Q: Why are hangovers better than women? A: Hangovers will go away.
There's no wine holder on this vacuum cleaner. It's like it wasn't even designed for women. How can I be expected to work under these conditions?
How can you tell if your wife is dead? The sex is the same but the dishes pile up.
A man is in a bar and has one too many drinks. This beautiful lady sits down next to him. He turns to her and says "Hey how bout it. You and me, gettin it on. I've got a couple dollars and it looks like you could use a little money." She stands up and says, "What makes you think I charge by the inch."
Why do men want to vote for a female President? Because we'd only have to pay her half as much.
Boy calls 911. Boy: Hello? I need your help! 911: Alright, What is it? Boy: Two girls are fighting over me! 911: So what's your emergency? Boy: The ugly one is winning.
How many women does it take to change a light bulb? 11 - 10 to form a committee and 1 to get her boyfriend to do it...

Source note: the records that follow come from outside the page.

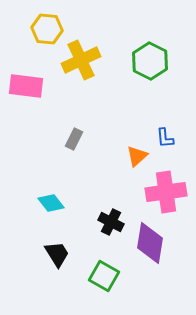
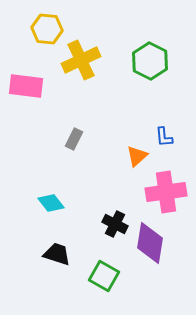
blue L-shape: moved 1 px left, 1 px up
black cross: moved 4 px right, 2 px down
black trapezoid: rotated 40 degrees counterclockwise
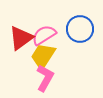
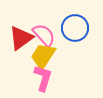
blue circle: moved 5 px left, 1 px up
pink semicircle: rotated 80 degrees clockwise
pink L-shape: moved 2 px left; rotated 12 degrees counterclockwise
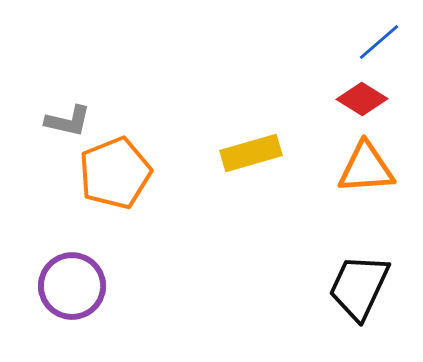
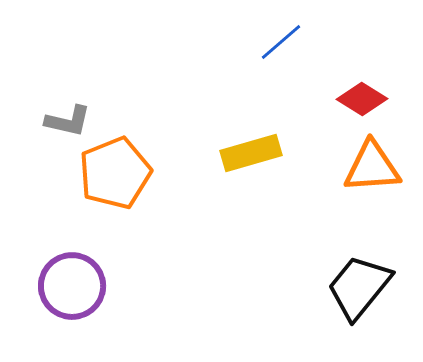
blue line: moved 98 px left
orange triangle: moved 6 px right, 1 px up
black trapezoid: rotated 14 degrees clockwise
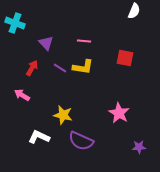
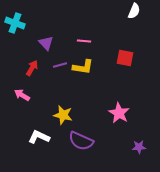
purple line: moved 3 px up; rotated 48 degrees counterclockwise
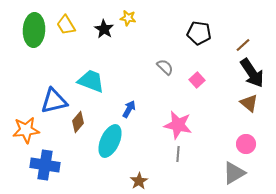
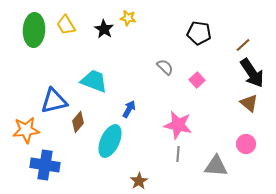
cyan trapezoid: moved 3 px right
gray triangle: moved 18 px left, 7 px up; rotated 35 degrees clockwise
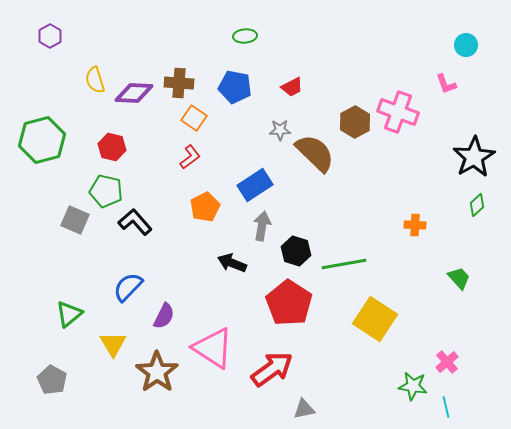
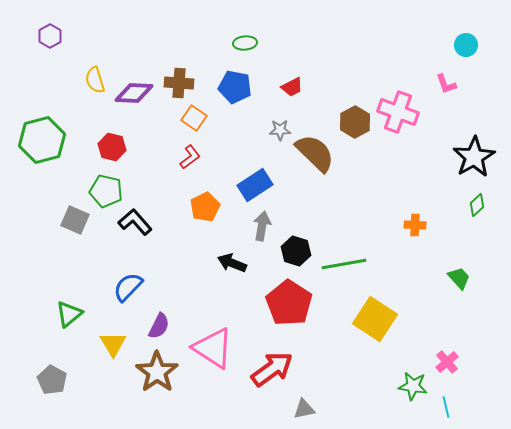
green ellipse at (245, 36): moved 7 px down
purple semicircle at (164, 316): moved 5 px left, 10 px down
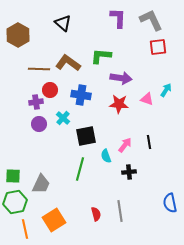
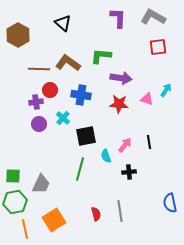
gray L-shape: moved 2 px right, 3 px up; rotated 35 degrees counterclockwise
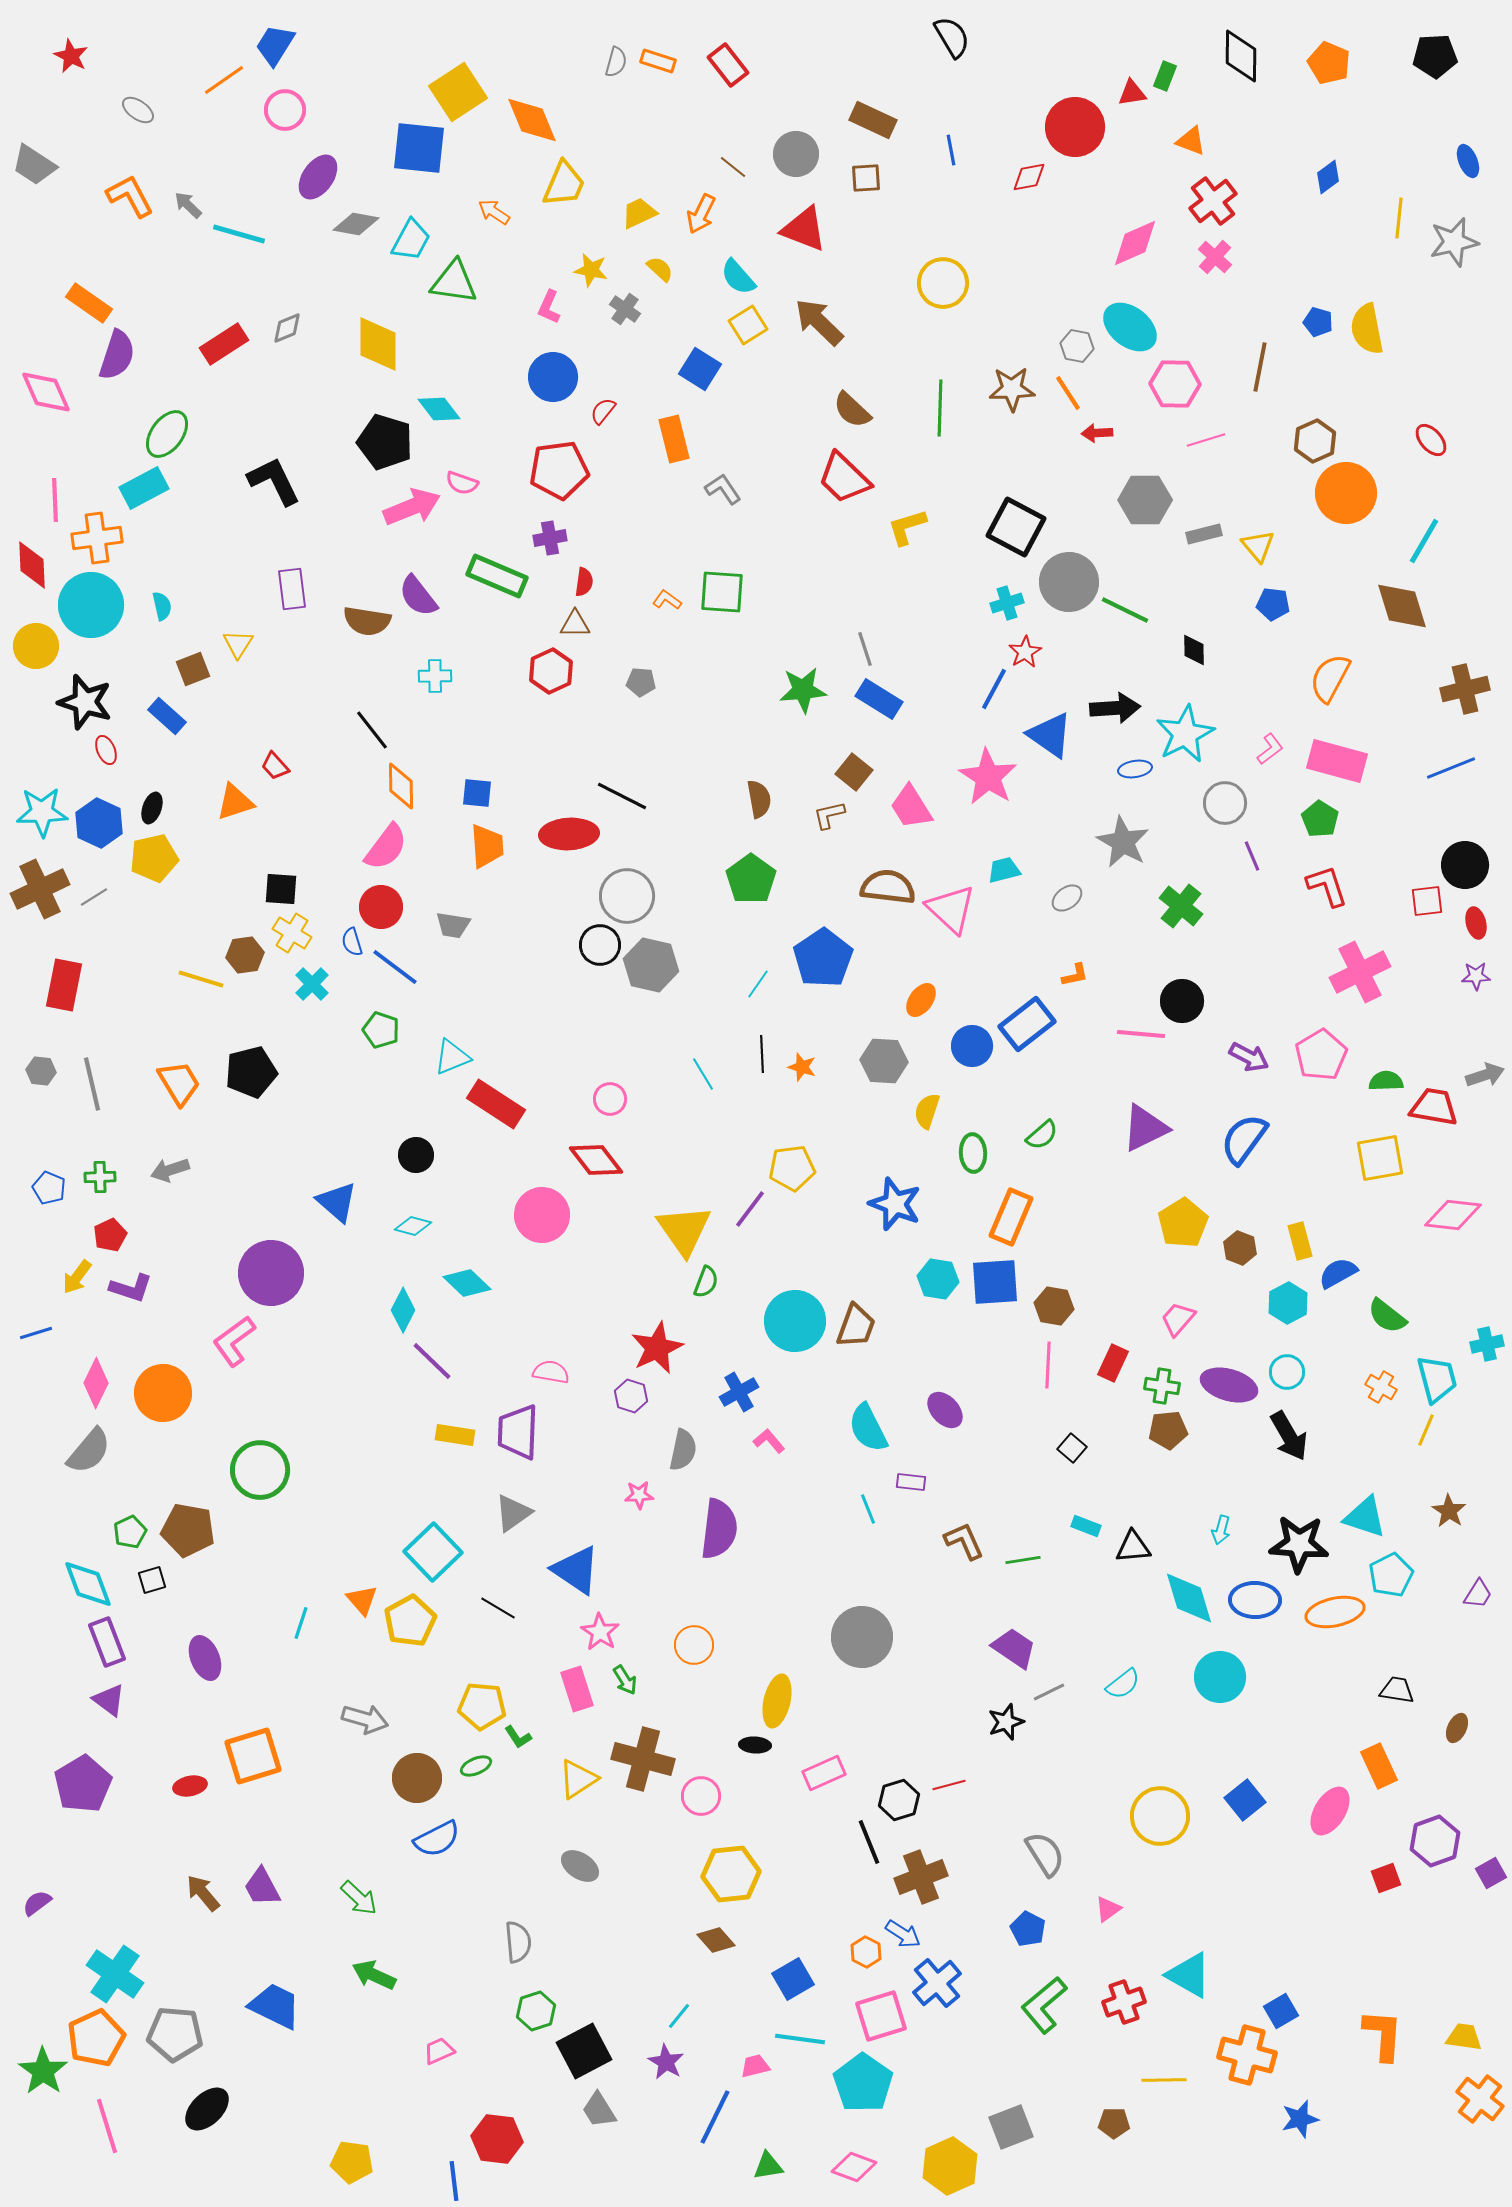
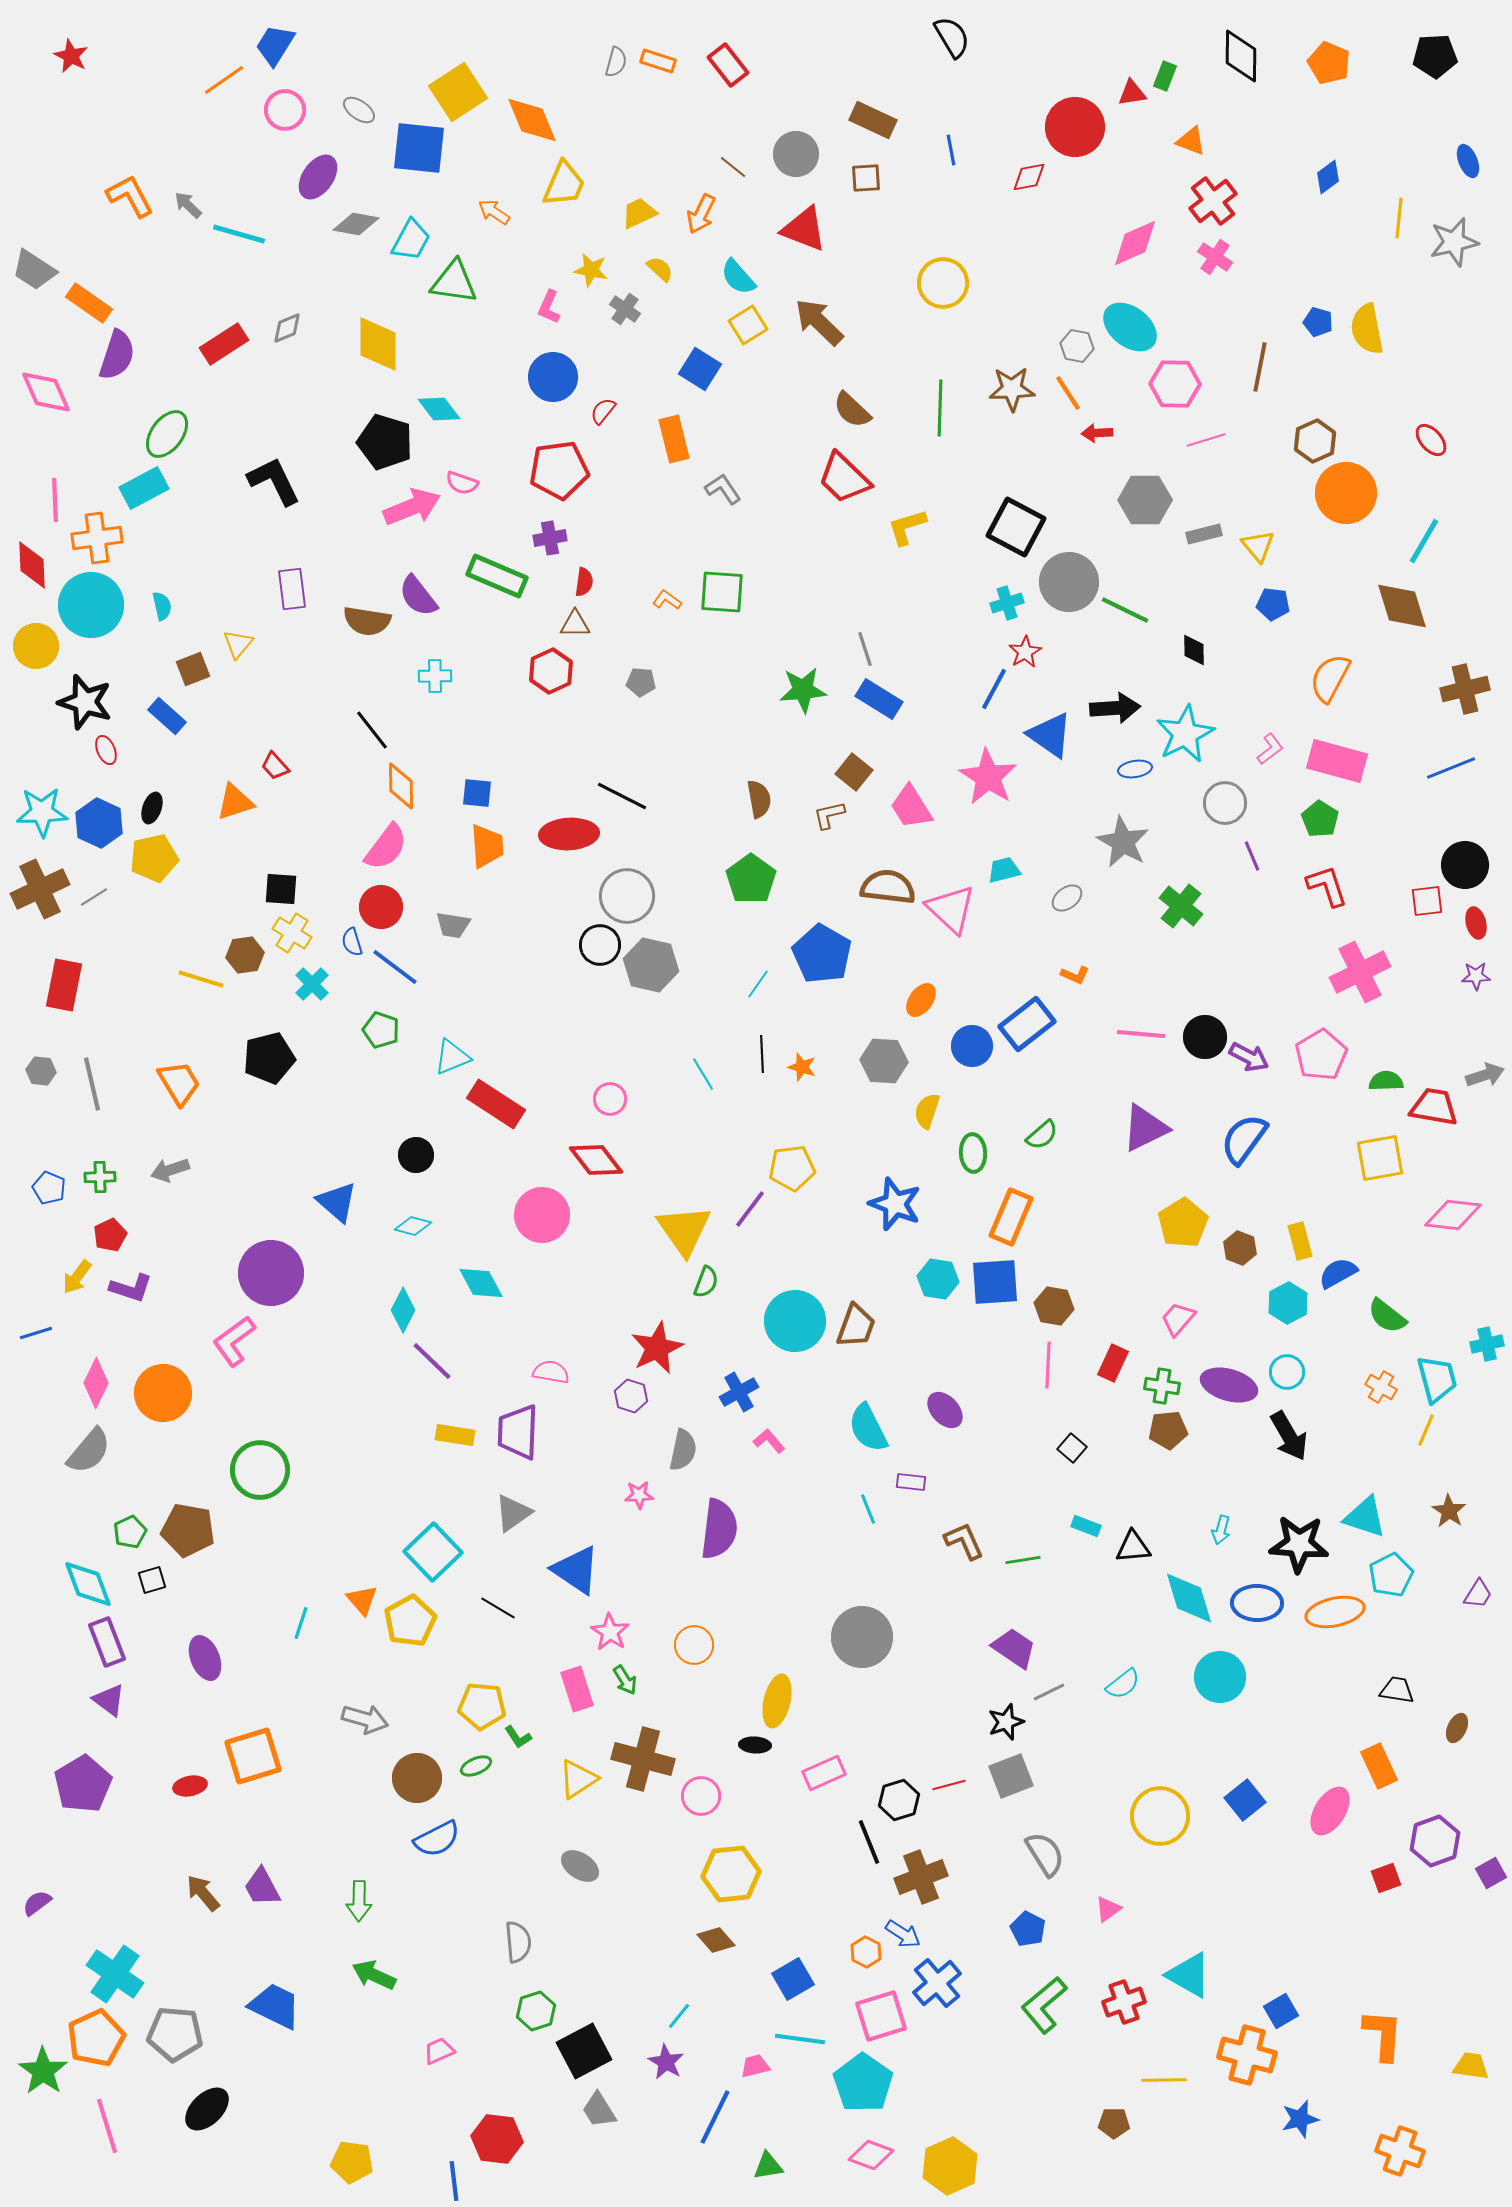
gray ellipse at (138, 110): moved 221 px right
gray trapezoid at (34, 165): moved 105 px down
pink cross at (1215, 257): rotated 8 degrees counterclockwise
yellow triangle at (238, 644): rotated 8 degrees clockwise
blue pentagon at (823, 958): moved 1 px left, 4 px up; rotated 8 degrees counterclockwise
orange L-shape at (1075, 975): rotated 36 degrees clockwise
black circle at (1182, 1001): moved 23 px right, 36 px down
black pentagon at (251, 1072): moved 18 px right, 14 px up
cyan diamond at (467, 1283): moved 14 px right; rotated 18 degrees clockwise
blue ellipse at (1255, 1600): moved 2 px right, 3 px down
pink star at (600, 1632): moved 10 px right
green arrow at (359, 1898): moved 3 px down; rotated 48 degrees clockwise
yellow trapezoid at (1464, 2037): moved 7 px right, 29 px down
orange cross at (1480, 2099): moved 80 px left, 52 px down; rotated 18 degrees counterclockwise
gray square at (1011, 2127): moved 351 px up
pink diamond at (854, 2167): moved 17 px right, 12 px up
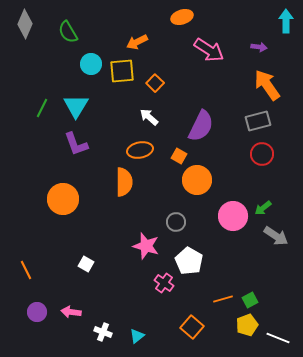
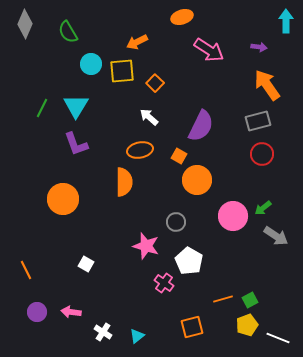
orange square at (192, 327): rotated 35 degrees clockwise
white cross at (103, 332): rotated 12 degrees clockwise
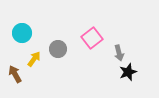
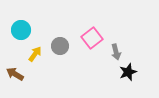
cyan circle: moved 1 px left, 3 px up
gray circle: moved 2 px right, 3 px up
gray arrow: moved 3 px left, 1 px up
yellow arrow: moved 1 px right, 5 px up
brown arrow: rotated 30 degrees counterclockwise
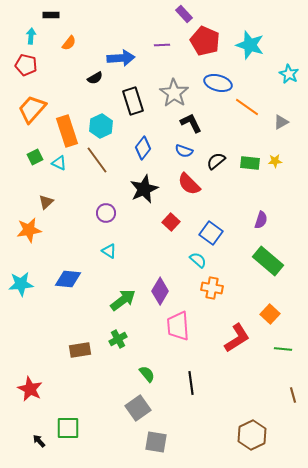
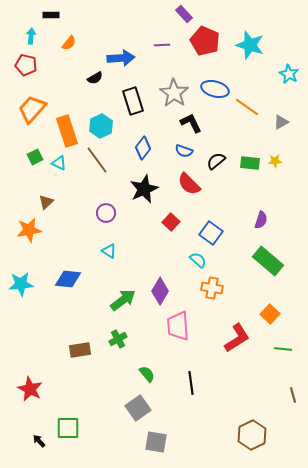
blue ellipse at (218, 83): moved 3 px left, 6 px down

Three Italian nuns die and go to heaven, where they are met at the Perly Gates by St. Peter. He says, "Ladies, you all led such wonderful lives, that I’m granting you six months to go back to Earth and be anyone you want." The first nun says, "I want-a to be Sophia Loren" and *poof!* she’s gone. The second says, "I want-a to be Madonna" and *poof!* she’s gone. The third says, "I want-a to be Sara Pipalini." St. Peter looks perplexed. "Who?" he says. "Sara Pipalini" replies the nun. St. Peter shakes his head and says "I’m sorry but that name just doesn’t ring a bell." The nun then takes a newspaper out of her habit and hands it to St. Peter. He reads the paper and starts laughing. He hands it back to her and says “No Sister, this says 'Sahara Pipeline laid by 500 men in 7 days!'"
Why do so many women fake orgasm? Because so many men fake foreplay.
Big girls don't cry... They eat.
"Honey," said this husband to his wife, "I invited a friend home for supper." "What? Are you crazy? The house is a mess, I haven't been shopping, all the dishes are dirty, and I don't feel like cooking a fancy meal!" "I know all that." "Then why did you invite a friend for supper?" "Because the poor fool's thinking about getting married."